Cultura é tudo o que o homem criou, modelou, aperfeiçoou e acomodou às suas necessidades e a seus ideais. Os próprios ideais entram na definição de cultura, que pode abranger o complexo conjunto dos costumes e formas sociais no qual o indivíduo está inserido; a cultura é o produto humano da trajetória evolutiva. Negar o mundo cultural seria reduzir o homem à natureza que o contém, mas que também é transformada por ele em um dinamismo que gradativamente o eleva. Sempre que uma cultura for abertamente percebida, algo novo será conquistado e um determinado modo de vida poderá se ver refletido no espelho multifacetado das civilizações.

A cultura também pode ter um sentido semelhante ao de educação, de transmissão de valores, técnicas, símbolos e práticas que asseguram a estruturação social e formam o indivíduo. Em seu sentido mais elevado, essa definição assemelha-se ao termo grego paidéia que pode significar tanto a educação quanto o conteúdo dessa educação, sempre pautada por um ideal de perfeição moral e de excelência individual. Na antiga Roma, o termo cultura era muito utilizado, mas seu sentido era normalmente delimitado, restringindo-se a determinados setores, como era o caso, por exemplo da cultura júris, cultura scientiae, cultura litterarum, etc; na Idade média, o termo encontra-se mais ligado à realidade intelectual da classe de monges dedicada aos estudos universitários; na Renascença, refere-se principalmente aos modelos clássicos do passado; no Iluminismo diz respeito ao saber geral e enciclopédico; no positivismo serve para estabelecer a distinção entre civilizados e não civilizados, chegando-se, por fim, ao sentido antropológico que a compreende como a forma própria de um povo viver, estabelecendo-se então o consenso de que todos os povos têm a sua própria cultura.

 

Bruno Garschagen
Bruno Garschagen

A dimensão política, mais comumente tratada em nossos artigos, está inserida nesse conjuto maior chamado cultura. Não obstante, há uma determinada mentalidade, a mentalidade revolucionária, que, uma vez no poder, trabalha incansavelmente para desestruturar, desestabilizar, modificar ou mesmo destruir a cultura na qual está inserida. A propósito disso, peço licença para comentar a excelente palestra do cientista político Bruno Garschagen, proferida na minha cidade, Fortaleza, em maio de 2015, por ocasião da III Semana da Liberdade, palestra essa intitulada: “Não é política, não é economia; é CULTURA, estúpido!”.
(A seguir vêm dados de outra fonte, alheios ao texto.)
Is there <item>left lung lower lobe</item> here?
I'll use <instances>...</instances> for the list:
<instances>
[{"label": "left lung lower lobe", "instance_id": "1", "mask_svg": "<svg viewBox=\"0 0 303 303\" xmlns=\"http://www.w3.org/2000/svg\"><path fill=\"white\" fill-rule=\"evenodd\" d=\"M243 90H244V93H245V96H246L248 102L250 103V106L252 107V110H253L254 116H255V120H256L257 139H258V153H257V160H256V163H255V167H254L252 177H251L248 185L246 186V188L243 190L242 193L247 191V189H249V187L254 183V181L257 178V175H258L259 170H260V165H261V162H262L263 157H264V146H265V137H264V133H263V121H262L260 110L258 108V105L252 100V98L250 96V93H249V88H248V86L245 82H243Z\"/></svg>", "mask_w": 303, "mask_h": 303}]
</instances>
Nessa palestra, Garschagen aponta a Revoluçao francesa como o primeiro registro de uma revolução que pretendeu destruir todo o patrimônio cultural de um povo, para refundá-lo em novas bases. Os jacobinos não queriam apenas destruir o poder que oprimia a sociedade francesa, mas destruir tudo que fora construído até alí, inclusive as coisas benéficas. Esse foi o preâmbulo da referida palestra, cujo ponto principal, me parece, é o diagnóstico da Revolução cultural em curso no Brasil.

Antes de retomarmos as análises do referido palestrante, façamos uma necessária digressão.
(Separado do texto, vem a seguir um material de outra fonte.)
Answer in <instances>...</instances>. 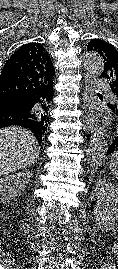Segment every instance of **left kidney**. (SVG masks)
I'll return each instance as SVG.
<instances>
[{
	"label": "left kidney",
	"instance_id": "1",
	"mask_svg": "<svg viewBox=\"0 0 118 269\" xmlns=\"http://www.w3.org/2000/svg\"><path fill=\"white\" fill-rule=\"evenodd\" d=\"M90 198L96 200L93 213L97 226L103 231L111 230L118 219V188L105 178L99 179Z\"/></svg>",
	"mask_w": 118,
	"mask_h": 269
}]
</instances>
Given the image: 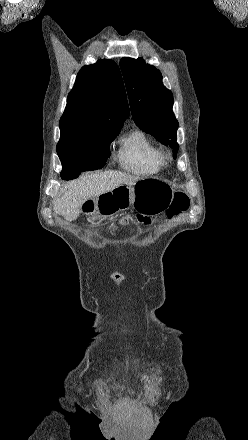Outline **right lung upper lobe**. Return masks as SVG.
<instances>
[{
	"label": "right lung upper lobe",
	"instance_id": "obj_1",
	"mask_svg": "<svg viewBox=\"0 0 248 440\" xmlns=\"http://www.w3.org/2000/svg\"><path fill=\"white\" fill-rule=\"evenodd\" d=\"M128 116L126 92L117 64L103 59L84 66L60 119L57 148L75 144L94 133L120 131Z\"/></svg>",
	"mask_w": 248,
	"mask_h": 440
}]
</instances>
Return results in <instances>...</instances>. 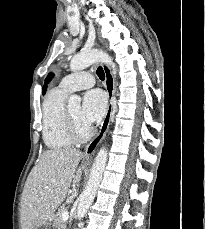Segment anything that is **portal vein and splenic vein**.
I'll return each mask as SVG.
<instances>
[{
    "label": "portal vein and splenic vein",
    "instance_id": "obj_1",
    "mask_svg": "<svg viewBox=\"0 0 205 229\" xmlns=\"http://www.w3.org/2000/svg\"><path fill=\"white\" fill-rule=\"evenodd\" d=\"M61 218L64 220V221H67L69 219V213L68 212H63L61 214Z\"/></svg>",
    "mask_w": 205,
    "mask_h": 229
}]
</instances>
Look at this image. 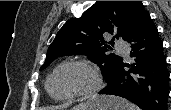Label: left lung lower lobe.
Segmentation results:
<instances>
[{"mask_svg":"<svg viewBox=\"0 0 171 110\" xmlns=\"http://www.w3.org/2000/svg\"><path fill=\"white\" fill-rule=\"evenodd\" d=\"M129 43L135 63L130 66L121 61L100 94L126 98L142 110H167L169 72L162 41L150 15Z\"/></svg>","mask_w":171,"mask_h":110,"instance_id":"1","label":"left lung lower lobe"}]
</instances>
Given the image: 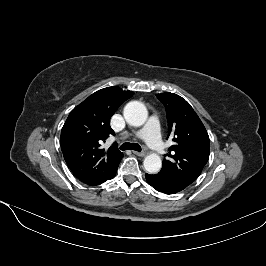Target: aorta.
Masks as SVG:
<instances>
[{"mask_svg":"<svg viewBox=\"0 0 266 266\" xmlns=\"http://www.w3.org/2000/svg\"><path fill=\"white\" fill-rule=\"evenodd\" d=\"M124 117L130 125L138 127L146 122L148 111L143 103L131 101L124 108ZM143 165L148 173L154 174L160 171L162 161L159 155L151 153L145 157Z\"/></svg>","mask_w":266,"mask_h":266,"instance_id":"aorta-1","label":"aorta"}]
</instances>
Sabe a Sociologia que a solidez do indivíduo encontra-se no seu entrelaçamento social, na solidariedade que o une aos outros homens. A sociedade simultaneamente constrange e impulsiona o indivíduo porque faz dele um dos pilares de sua coesão e requer dele a energia de ação para renovar a si mesma. A sociedade, portanto, arrebata o indivíduo do seu isolamento, fazendo-o ator, mesmo que inconsciente, da produção social e histórica da humanidade, com suas transformações, com suas conquistas, com seus erros e com seus acertos.  A adesão do indivíduo à sociedade se dá de forma mais ou menos elementar: inicialmente na família, posteriormente na escola, no trabalho, excepcionalmente no âmbito político, etc. Em cada um desses campos de atuação, o indivíduo acostuma-se a solicitar de si mesmo a constância nas suas obrigações, que imperceptivelmente o vincula a uma esfera de relações maiores. A coesão social dependerá em grande parte da boa inserção de cada indivíduo na esfera de atuação que lhe é própria.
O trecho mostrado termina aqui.